*** Opening TASK MATERIAL ***
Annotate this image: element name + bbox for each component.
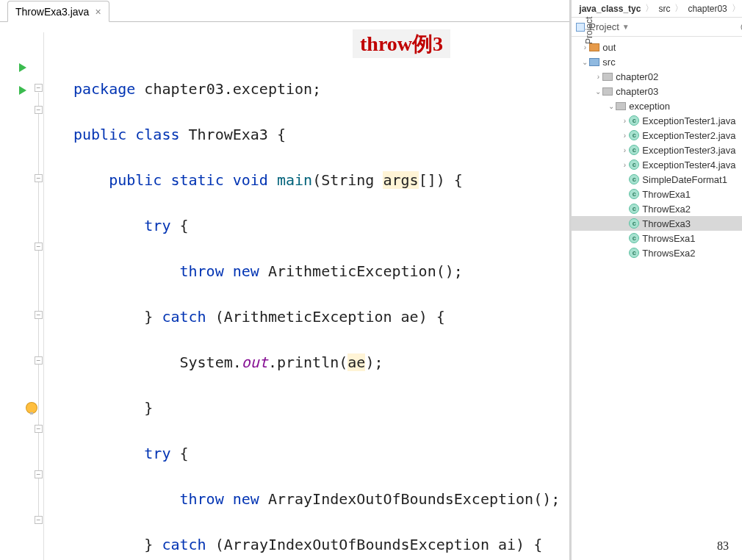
chevron-right-icon: 〉 bbox=[674, 2, 683, 15]
fold-toggle-icon[interactable]: − bbox=[35, 470, 43, 478]
chevron-right-icon: 〉 bbox=[732, 2, 741, 15]
fold-toggle-icon[interactable]: − bbox=[35, 311, 43, 319]
fold-toggle-icon[interactable]: − bbox=[35, 106, 43, 114]
file-tab[interactable]: ThrowExa3.java × bbox=[7, 1, 109, 22]
tab-filename: ThrowExa3.java bbox=[15, 6, 89, 18]
folder-icon bbox=[602, 73, 613, 81]
tree-file-selected[interactable]: cThrowExa3 bbox=[572, 216, 742, 231]
fold-toggle-icon[interactable]: − bbox=[35, 425, 43, 433]
java-class-icon: c bbox=[629, 233, 639, 243]
chevron-right-icon[interactable]: › bbox=[620, 132, 629, 140]
run-main-icon[interactable] bbox=[19, 86, 26, 95]
java-class-icon: c bbox=[629, 204, 639, 214]
tree-file[interactable]: ›cExceptionTester2.java bbox=[572, 128, 742, 143]
tree-file[interactable]: cSimpleDateFormat1 bbox=[572, 172, 742, 187]
side-tab-strip: Project bbox=[570, 0, 572, 560]
java-class-icon: c bbox=[629, 248, 639, 258]
chevron-down-icon[interactable]: ▼ bbox=[622, 23, 630, 31]
crumb-src[interactable]: src bbox=[654, 2, 674, 15]
folder-icon bbox=[616, 102, 626, 110]
fold-toggle-icon[interactable]: − bbox=[35, 174, 43, 182]
chevron-right-icon[interactable]: › bbox=[620, 117, 629, 125]
tree-file[interactable]: ›cExceptionTester1.java bbox=[572, 113, 742, 128]
folder-icon bbox=[589, 43, 599, 51]
project-panel-header: Project ▼ bbox=[572, 18, 742, 37]
tree-folder-src[interactable]: ⌄src bbox=[572, 54, 742, 69]
tree-file[interactable]: cThrowExa2 bbox=[572, 201, 742, 216]
tree-file[interactable]: ›cExceptionTester3.java bbox=[572, 143, 742, 157]
java-class-icon: c bbox=[629, 218, 639, 229]
java-class-icon: c bbox=[629, 145, 639, 155]
breadcrumb[interactable]: java_class_tyc 〉 src 〉 chapter03 〉 excep… bbox=[572, 0, 742, 18]
java-class-icon: c bbox=[629, 159, 639, 170]
chevron-down-icon[interactable]: ⌄ bbox=[580, 58, 589, 66]
tree-file[interactable]: cThrowsExa1 bbox=[572, 231, 742, 245]
chevron-right-icon[interactable]: › bbox=[620, 161, 629, 169]
tree-folder-out[interactable]: ›out bbox=[572, 40, 742, 54]
fold-toggle-icon[interactable]: − bbox=[35, 243, 43, 251]
fold-toggle-icon[interactable]: − bbox=[35, 516, 43, 524]
tree-file[interactable]: cThrowExa1 bbox=[572, 187, 742, 201]
java-class-icon: c bbox=[629, 130, 639, 140]
page-number: 83 bbox=[717, 539, 729, 553]
annotation-label: throw例3 bbox=[353, 29, 450, 58]
tree-folder-exception[interactable]: ⌄exception bbox=[572, 98, 742, 113]
chevron-down-icon[interactable]: ⌄ bbox=[607, 102, 616, 110]
java-class-icon: c bbox=[629, 115, 639, 126]
chevron-right-icon[interactable]: › bbox=[580, 43, 589, 51]
project-tree[interactable]: ›out ⌄src ›chapter02 ⌄chapter03 ⌄excepti… bbox=[572, 37, 742, 560]
chevron-right-icon: 〉 bbox=[645, 2, 654, 15]
run-class-icon[interactable] bbox=[19, 63, 26, 72]
tree-folder-chapter02[interactable]: ›chapter02 bbox=[572, 69, 742, 84]
java-class-icon: c bbox=[629, 174, 639, 184]
folder-icon bbox=[589, 58, 599, 66]
project-tool-tab[interactable]: Project bbox=[584, 17, 594, 44]
tree-folder-chapter03[interactable]: ⌄chapter03 bbox=[572, 84, 742, 98]
tree-file[interactable]: cThrowsExa2 bbox=[572, 245, 742, 260]
close-icon[interactable]: × bbox=[95, 7, 101, 17]
code-editor[interactable]: throw例3 package chapter03.exception; pub… bbox=[44, 32, 569, 560]
fold-toggle-icon[interactable]: − bbox=[35, 84, 43, 92]
folder-icon bbox=[602, 87, 613, 96]
crumb-chapter[interactable]: chapter03 bbox=[683, 2, 731, 15]
gutter: − − − − − − − − − bbox=[0, 32, 44, 560]
chevron-down-icon[interactable]: ⌄ bbox=[594, 87, 602, 96]
chevron-right-icon[interactable]: › bbox=[594, 73, 602, 81]
tab-bar: ThrowExa3.java × bbox=[0, 0, 569, 22]
crumb-root[interactable]: java_class_tyc bbox=[574, 2, 645, 15]
tree-file[interactable]: ›cExceptionTester4.java bbox=[572, 157, 742, 172]
fold-toggle-icon[interactable]: − bbox=[35, 356, 43, 365]
fold-guide bbox=[38, 93, 39, 519]
java-class-icon: c bbox=[629, 189, 639, 199]
chevron-right-icon[interactable]: › bbox=[620, 146, 629, 154]
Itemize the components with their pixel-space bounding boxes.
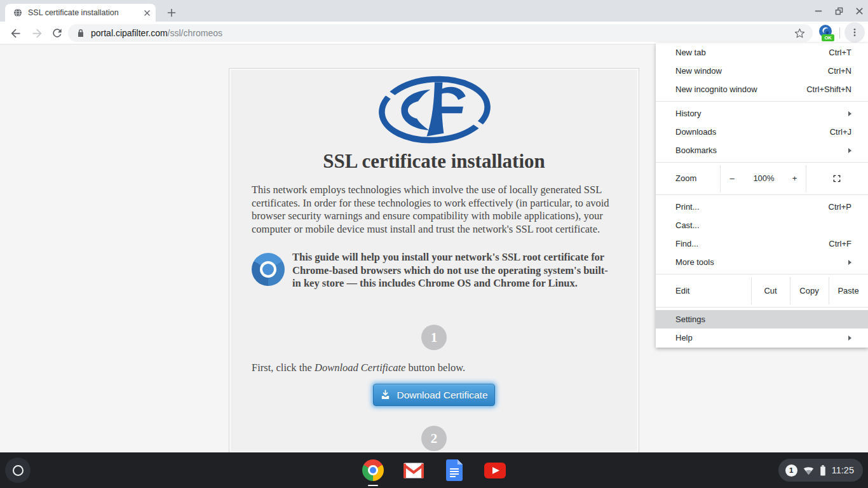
menu-separator	[656, 274, 868, 274]
page-title: SSL certificate installation	[229, 150, 639, 173]
new-tab-button[interactable]	[163, 4, 180, 21]
docs-logo-icon	[446, 459, 463, 481]
shortcut-label: Ctrl+J	[830, 127, 851, 137]
window-close-button[interactable]	[853, 5, 865, 17]
download-certificate-button[interactable]: Download Certificate	[373, 384, 495, 406]
chrome-logo-icon	[362, 459, 384, 481]
tab-title: SSL certificate installation	[28, 8, 144, 17]
tab-strip: SSL certificate installation	[0, 0, 868, 22]
menu-zoom-row: Zoom – 100% +	[656, 165, 868, 192]
youtube-app-icon[interactable]	[484, 459, 506, 481]
url-host: portal.cipafilter.com	[91, 28, 168, 38]
menu-item-new-window[interactable]: New windowCtrl+N	[656, 62, 868, 80]
menu-separator	[656, 101, 868, 102]
menu-item-history[interactable]: History	[656, 104, 868, 123]
menu-item-settings[interactable]: Settings	[656, 310, 868, 329]
zoom-level-value: 100%	[744, 165, 783, 192]
toolbar-divider	[839, 27, 840, 39]
zoom-out-button[interactable]: –	[720, 165, 744, 192]
fullscreen-icon	[832, 174, 841, 183]
menu-item-new-tab[interactable]: New tabCtrl+T	[656, 43, 868, 62]
menu-item-cast[interactable]: Cast...	[656, 216, 868, 234]
submenu-arrow-icon	[848, 336, 851, 341]
menu-item-bookmarks[interactable]: Bookmarks	[656, 141, 868, 159]
menu-item-find[interactable]: Find...Ctrl+F	[656, 234, 868, 253]
browser-menu-button[interactable]	[844, 22, 865, 43]
menu-item-new-incognito-window[interactable]: New incognito windowCtrl+Shift+N	[656, 80, 868, 98]
address-bar[interactable]: portal.cipafilter.com/ssl/chromeos	[68, 24, 813, 42]
docs-app-icon[interactable]	[444, 459, 465, 481]
menu-separator	[656, 307, 868, 308]
guide-note-text: This guide will help you install your ne…	[292, 251, 613, 290]
step-1-instruction: First, click the Download Certificate bu…	[252, 362, 465, 374]
menu-item-more-tools[interactable]: More tools	[656, 253, 868, 271]
shortcut-label: Ctrl+N	[828, 66, 851, 76]
wifi-icon	[803, 466, 814, 475]
menu-item-print[interactable]: Print...Ctrl+P	[656, 198, 868, 216]
paste-button[interactable]: Paste	[829, 277, 868, 304]
youtube-logo-icon	[484, 463, 506, 478]
download-icon	[380, 390, 391, 400]
menu-item-help[interactable]: Help	[656, 329, 868, 347]
chromium-icon	[252, 253, 285, 286]
battery-icon	[820, 465, 826, 476]
shortcut-label: Ctrl+P	[829, 202, 851, 212]
content-card: SSL certificate installation This networ…	[229, 68, 639, 452]
url-path: /ssl/chromeos	[168, 28, 222, 38]
copy-button[interactable]: Copy	[790, 277, 829, 304]
intro-paragraph: This network employs technologies which …	[252, 184, 619, 236]
gmail-app-icon[interactable]	[403, 459, 424, 481]
edit-label: Edit	[675, 277, 689, 304]
shortcut-label: Ctrl+F	[829, 239, 851, 248]
active-app-indicator	[368, 485, 378, 487]
menu-item-downloads[interactable]: DownloadsCtrl+J	[656, 123, 868, 141]
window-restore-button[interactable]	[833, 5, 844, 17]
shelf-app-icons	[362, 459, 506, 481]
refresh-button[interactable]	[50, 25, 65, 41]
fullscreen-button[interactable]	[806, 165, 868, 192]
back-button[interactable]	[8, 25, 23, 41]
forward-button[interactable]	[29, 25, 44, 41]
submenu-arrow-icon	[848, 260, 851, 265]
step-2-badge: 2	[421, 426, 447, 451]
menu-separator	[656, 162, 868, 163]
menu-edit-row: Edit Cut Copy Paste	[656, 277, 868, 304]
cipafilter-logo	[376, 75, 493, 145]
lock-icon[interactable]	[77, 29, 85, 37]
shortcut-label: Ctrl+Shift+N	[806, 85, 851, 94]
browser-toolbar: portal.cipafilter.com/ssl/chromeos OK	[0, 22, 868, 44]
extension-ok-badge: OK	[822, 34, 834, 41]
submenu-arrow-icon	[848, 148, 851, 153]
step-1-badge: 1	[421, 325, 447, 350]
window-minimize-button[interactable]	[813, 5, 824, 17]
launcher-circle-icon	[13, 465, 24, 476]
gmail-logo-icon	[403, 463, 424, 478]
clock: 11:25	[832, 465, 854, 475]
shortcut-label: Ctrl+T	[829, 48, 851, 57]
launcher-button[interactable]	[5, 458, 31, 483]
menu-separator	[656, 194, 868, 195]
zoom-label: Zoom	[675, 165, 696, 192]
bookmark-star-icon[interactable]	[794, 28, 805, 39]
chrome-app-icon[interactable]	[362, 459, 384, 481]
browser-tab[interactable]: SSL certificate installation	[5, 4, 156, 22]
url-text: portal.cipafilter.com/ssl/chromeos	[91, 28, 222, 38]
globe-favicon-icon	[13, 8, 23, 18]
step-1-button-name: Download Certificate	[315, 362, 405, 374]
cut-button[interactable]: Cut	[751, 277, 790, 304]
zoom-in-button[interactable]: +	[783, 165, 806, 192]
browser-dropdown-menu: New tabCtrl+T New windowCtrl+N New incog…	[656, 43, 868, 348]
guide-note-row: This guide will help you install your ne…	[252, 251, 619, 290]
status-tray[interactable]: 1 11:25	[778, 459, 863, 482]
tab-close-icon[interactable]	[144, 10, 151, 17]
chromeos-shelf: 1 11:25	[0, 452, 868, 488]
notification-count-badge: 1	[785, 464, 797, 477]
submenu-arrow-icon	[848, 111, 851, 116]
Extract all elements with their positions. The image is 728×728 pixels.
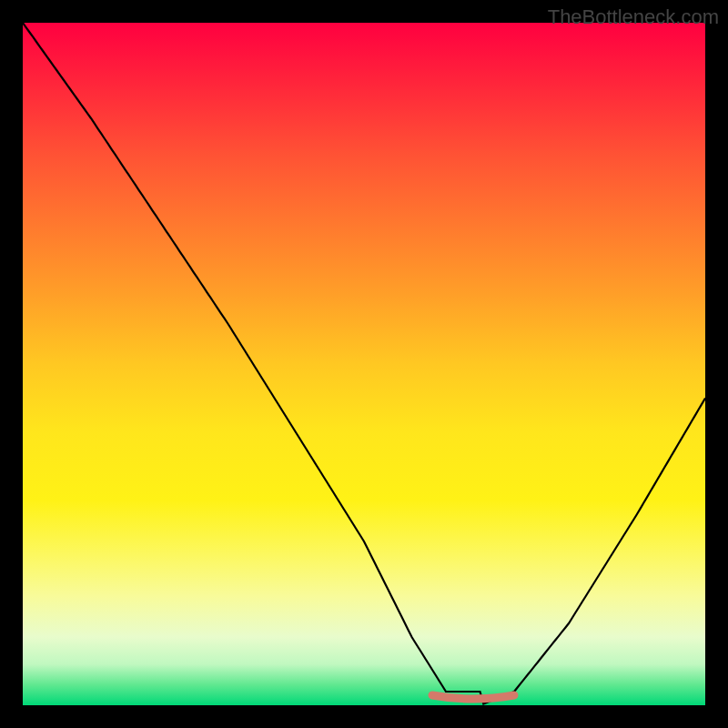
optimal-range-marker (432, 695, 514, 699)
watermark-text: TheBottleneck.com (548, 5, 719, 29)
plot-area (23, 23, 705, 705)
bottleneck-curve (23, 23, 705, 704)
chart-svg (23, 23, 705, 705)
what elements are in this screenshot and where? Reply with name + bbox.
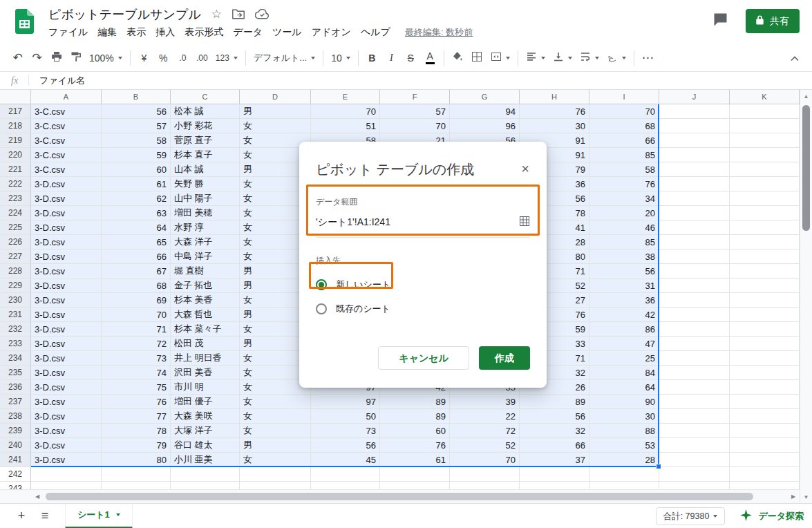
cell-B239[interactable]: 78 (102, 424, 171, 438)
cell-G217[interactable]: 94 (450, 104, 520, 119)
doc-title[interactable]: ピボットテーブルサンプル (48, 6, 201, 23)
cell-I242[interactable] (589, 467, 659, 482)
zoom-select[interactable]: 100% (86, 48, 126, 68)
cell-A240[interactable]: 3-D.csv (31, 438, 102, 453)
undo-button[interactable]: ↶ (8, 48, 27, 68)
share-button[interactable]: 共有 (746, 9, 800, 33)
col-header-D[interactable]: D (240, 90, 311, 104)
cell-K223[interactable] (730, 191, 800, 206)
scroll-right-arrow[interactable]: ▶ (787, 490, 800, 503)
vertical-scrollbar-thumb[interactable] (802, 105, 810, 231)
cell-K237[interactable] (730, 395, 800, 409)
col-header-K[interactable]: K (730, 90, 800, 104)
cell-C228[interactable]: 堀 直樹 (171, 264, 240, 279)
cell-J228[interactable] (659, 264, 730, 279)
col-header-H[interactable]: H (520, 90, 589, 104)
cell-I225[interactable]: 46 (589, 220, 659, 235)
cell-G237[interactable]: 39 (450, 395, 520, 409)
cell-K240[interactable] (730, 438, 800, 453)
cell-A235[interactable]: 3-D.csv (31, 366, 102, 380)
cell-B236[interactable]: 75 (102, 380, 171, 395)
horizontal-scrollbar-thumb[interactable] (46, 493, 753, 500)
text-color-button[interactable]: A (421, 48, 440, 68)
row-header-235[interactable]: 235 (0, 366, 31, 380)
cell-K217[interactable] (730, 104, 800, 119)
cell-F218[interactable]: 70 (380, 119, 450, 133)
cell-C240[interactable]: 谷口 雄太 (171, 438, 240, 453)
cell-B223[interactable]: 62 (102, 191, 171, 206)
cell-F238[interactable]: 89 (380, 409, 450, 424)
grid-corner-select-all[interactable] (0, 90, 31, 104)
cell-G240[interactable]: 52 (450, 438, 520, 453)
increase-decimal-button[interactable]: .00 (193, 48, 211, 68)
cell-B238[interactable]: 77 (102, 409, 171, 424)
text-wrap-button[interactable] (576, 48, 603, 68)
row-header-220[interactable]: 220 (0, 148, 31, 162)
cell-K229[interactable] (730, 279, 800, 293)
cell-E241[interactable]: 45 (311, 453, 380, 467)
select-range-grid-icon[interactable] (519, 216, 530, 229)
cell-K221[interactable] (730, 162, 800, 177)
data-range-field[interactable]: 'シート1'!A1:I241 (316, 216, 530, 238)
cell-C234[interactable]: 井上 明日香 (171, 351, 240, 366)
cell-J240[interactable] (659, 438, 730, 453)
cell-J229[interactable] (659, 279, 730, 293)
cell-B235[interactable]: 74 (102, 366, 171, 380)
scroll-down-arrow[interactable]: ▼ (800, 491, 812, 503)
cell-C241[interactable]: 小川 亜美 (171, 453, 240, 467)
cell-J236[interactable] (659, 380, 730, 395)
redo-button[interactable]: ↷ (28, 48, 46, 68)
cell-E240[interactable]: 56 (311, 438, 380, 453)
all-sheets-button[interactable]: ≡ (33, 504, 57, 528)
cell-J225[interactable] (659, 220, 730, 235)
cell-F217[interactable]: 57 (380, 104, 450, 119)
col-header-B[interactable]: B (102, 90, 171, 104)
cell-A237[interactable]: 3-D.csv (31, 395, 102, 409)
cell-C219[interactable]: 菅原 直子 (171, 133, 240, 148)
cell-C235[interactable]: 沢田 美香 (171, 366, 240, 380)
cell-A231[interactable]: 3-D.csv (31, 308, 102, 322)
cell-J241[interactable] (659, 453, 730, 467)
cell-C224[interactable]: 増田 美穂 (171, 206, 240, 220)
cell-J239[interactable] (659, 424, 730, 438)
cell-H217[interactable]: 76 (520, 104, 589, 119)
cell-J220[interactable] (659, 148, 730, 162)
cell-I224[interactable]: 20 (589, 206, 659, 220)
cell-C226[interactable]: 大森 洋子 (171, 235, 240, 249)
cell-A220[interactable]: 3-C.csv (31, 148, 102, 162)
row-header-242[interactable]: 242 (0, 467, 31, 482)
cell-B228[interactable]: 67 (102, 264, 171, 279)
cell-B220[interactable]: 59 (102, 148, 171, 162)
cell-F242[interactable] (380, 467, 450, 482)
cell-B217[interactable]: 56 (102, 104, 171, 119)
cell-H243[interactable] (520, 482, 589, 489)
cell-C233[interactable]: 松田 茂 (171, 337, 240, 351)
cell-G241[interactable]: 70 (450, 453, 520, 467)
cell-I231[interactable]: 42 (589, 308, 659, 322)
cell-G238[interactable]: 22 (450, 409, 520, 424)
cell-B230[interactable]: 69 (102, 293, 171, 308)
cell-K231[interactable] (730, 308, 800, 322)
cell-H218[interactable]: 30 (520, 119, 589, 133)
radio-option-1[interactable]: 新しいシート (316, 279, 530, 291)
vertical-scrollbar[interactable]: ▲ ▼ (800, 90, 812, 503)
cell-A217[interactable]: 3-C.csv (31, 104, 102, 119)
cell-C227[interactable]: 中島 洋子 (171, 249, 240, 264)
cell-I222[interactable]: 76 (589, 177, 659, 191)
cell-H237[interactable]: 89 (520, 395, 589, 409)
cell-D242[interactable] (240, 467, 311, 482)
print-button[interactable] (47, 48, 66, 68)
cell-B226[interactable]: 65 (102, 235, 171, 249)
merge-cells-button[interactable] (487, 48, 513, 68)
cell-I233[interactable]: 47 (589, 337, 659, 351)
cell-I221[interactable]: 58 (589, 162, 659, 177)
sum-summary-dropdown[interactable]: 合計: 79380 (656, 507, 726, 525)
radio-selected-icon[interactable] (316, 279, 327, 290)
cell-A226[interactable]: 3-D.csv (31, 235, 102, 249)
row-header-241[interactable]: 241 (0, 453, 31, 467)
cell-A242[interactable] (31, 467, 102, 482)
cell-I238[interactable]: 30 (589, 409, 659, 424)
cell-I219[interactable]: 66 (589, 133, 659, 148)
cell-E217[interactable]: 70 (311, 104, 380, 119)
close-icon[interactable]: × (516, 160, 534, 178)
*** Closing TASK MATERIAL ***
▸ HOW TO COMPLETE THIS TASK: From the entries above, copy each line that holds "strip".

▸ ANSWER BOX:
side-tab-strip: Project bbox=[570, 0, 572, 560]
tab-strip: SSL certificate installation	[0, 0, 868, 22]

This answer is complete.